Industrial cleaning procedures should take into account the remaining cell debris after biofilm removal, as a remaining biofilm may facilitate subsequent attachment of unwanted microorganisms. The final outcome of a biofilm removal procedure should be assessed by the number of cells remaining viable after a treatment and by assaying cell residue on the cleaned surface (Parkar et al. 2004). Gardner and Stewart (2002) showed that glutaraldehyde, a commercial biocide commonly used by petroleum industries, suppressed the activity of SRB at a concentration of 100 mg/l. However, they also showed that the biofilm thickness did not change significantly, indicating incomplete biofilm removal. Besides that, corrosion may be greater than before due to remaining cells and residues. Fang et al. (2002) also demonstrated that the degree of corrosion increased significantly when SRB biofilms were exposed to toxic metals and chemicals, since treatment did not inhibit biofilm growth on the test coupons. In the present study, crude extracts of the two AMS tested were shown to be efficient for inhibiting and completely removing a B. pumilus strain LF4 biofilm. The H2O-1 AMS also significantly reduced the SRB biofilm (Fig. 5), but did not completely remove all cell matter.

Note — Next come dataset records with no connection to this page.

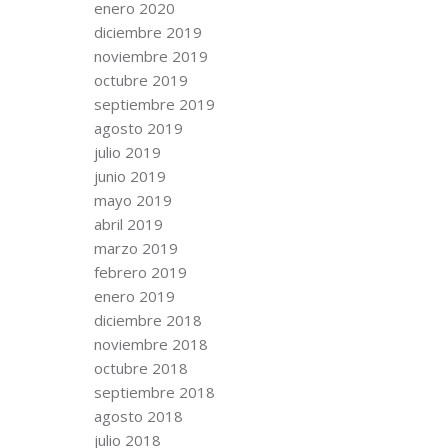
enero 2020
diciembre 2019
noviembre 2019
octubre 2019
septiembre 2019
agosto 2019
julio 2019
junio 2019
mayo 2019
abril 2019
marzo 2019
febrero 2019
enero 2019
diciembre 2018
noviembre 2018
octubre 2018
septiembre 2018
agosto 2018
julio 2018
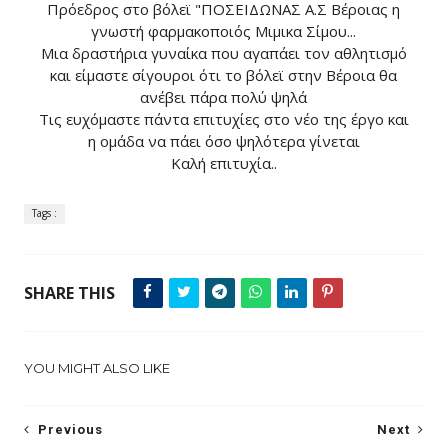
Πρόεδρος στο βόλεϊ "ΠΟΣΕΙΔΩΝΑΣ Α.Σ Βέροιας η
γνωστή φαρμακοποιός Μιμικα Σίμου...
Μια δραστήρια γυναίκα που αγαπάει τον αθλητισμό
και είμαστε σίγουροι ότι το βόλεϊ στην Βέροια θα
ανέβει πάρα πολύ ψηλά
Τις ευχόμαστε πάντα επιτυχίες στο νέο της έργο και
η ομάδα να πάει όσο ψηλότερα γίνεται
Καλή επιτυχία..
Tags :
SHARE THIS
YOU MIGHT ALSO LIKE
Previous
Next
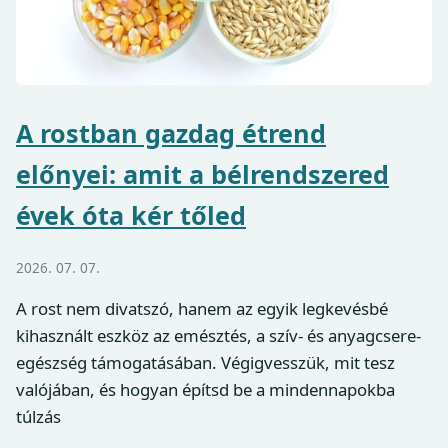
A rostban gazdag étrend
előnyei: amit a bélrendszered
évek óta kér tőled
2026. 07. 07.
A rost nem divatszó, hanem az egyik legkevésbé
kihasznált eszköz az emésztés, a szív- és anyagcsere-
egészség támogatásában. Végigvesszük, mit tesz
valójában, és hogyan építsd be a mindennapokba
túlzás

A longer treatment time or a more purified AMS may be required for achieving complete removal of an existing SRB biofilm.

Finally, the present study demonstrated the ability of AMS produced by B. firmus H2O-1 and B. licheniformis T6-5 strains to prevent colonization, remove existing biofilms, and impact biofilm structure. These results suggest that the AMS studied here may have applications in preventing biofilm formation and then we contemplate potential efficacy in reducing biocorrosion.